Il va sans dire que la baisse graduelle des enveloppes de rendement a eu des effets sur l’ensemble des télédiffuseurs, mais davantage sur certains. La création du programme de documentaires d’auteur en français a, quant à lui, changé la donne pour le déclenchement d’œuvres uniques en 2022-2023. Si les réactions ont été initialement mitigées devant la mise en place du programme, des diffuseurs y ont vu une opportunité de revisiter leurs plans pour le mieux. Des diffuseurs se sont par ailleurs montrés ouverts à de nouveaux modèles impliquant de la codiffusion, des partenariats avec des festivals ou des plateformes canadiennes et étrangères. La plupart exploitent déjà des services de diffusion en ligne et ils aimeraient y héberger plus de productions documentaires originales ou de catalogue.

À la lumière du tour de piste effectué jusqu’à maintenant, il semble que les moyens, les lieux de diffusion (télé, cinéma et numériques) ainsi que la promotion des moyens et des longs métrages documentaires demeurent en situation précaire.
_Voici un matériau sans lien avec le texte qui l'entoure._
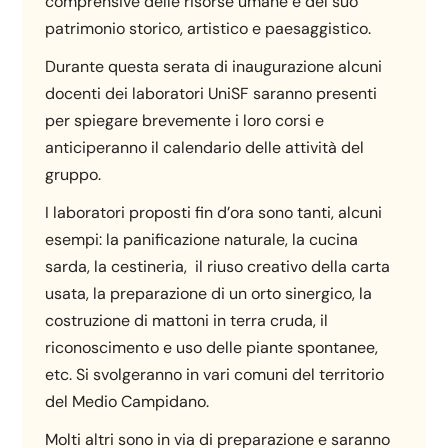
comprensive delle risorse umane e del suo
patrimonio storico, artistico e paesaggistico.
Durante questa serata di inaugurazione alcuni
docenti dei laboratori UniSF saranno presenti
per spiegare brevemente i loro corsi e
anticiperanno il calendario delle attività del
gruppo.
I laboratori proposti fin d’ora sono tanti, alcuni
esempi: la panificazione naturale, la cucina
sarda, la cestineria, il riuso creativo della carta
usata, la preparazione di un orto sinergico, la
costruzione di mattoni in terra cruda, il
riconoscimento e uso delle piante spontanee,
etc. Si svolgeranno in vari comuni del territorio
del Medio Campidano.
Molti altri sono in via di preparazione e saranno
L’injection de nouveaux fonds dans le système ne se traduira pas forcément par une hausse du nombre de longs métrages pour la salle diffusés intégralement à la télévision, de la même manière que les salles de cinéma ne feront pas automatiquement une place plus grande au documentaire d’auteur dans leur programmation.

À partir de cet état des lieux sommairement résumé pour les fins de cet article, l’AQPM s’apprête à soumettre à ses membres des idées de solutions qui seront portées auprès des diffuseurs, des bailleurs de fonds, des distributeurs et du gouvernement du Québec. Ces propositions seront également soumises à d’autres regroupements de l’industrie sensibles à la situation du documentaire unique et qui seraient susceptibles de les appuyer.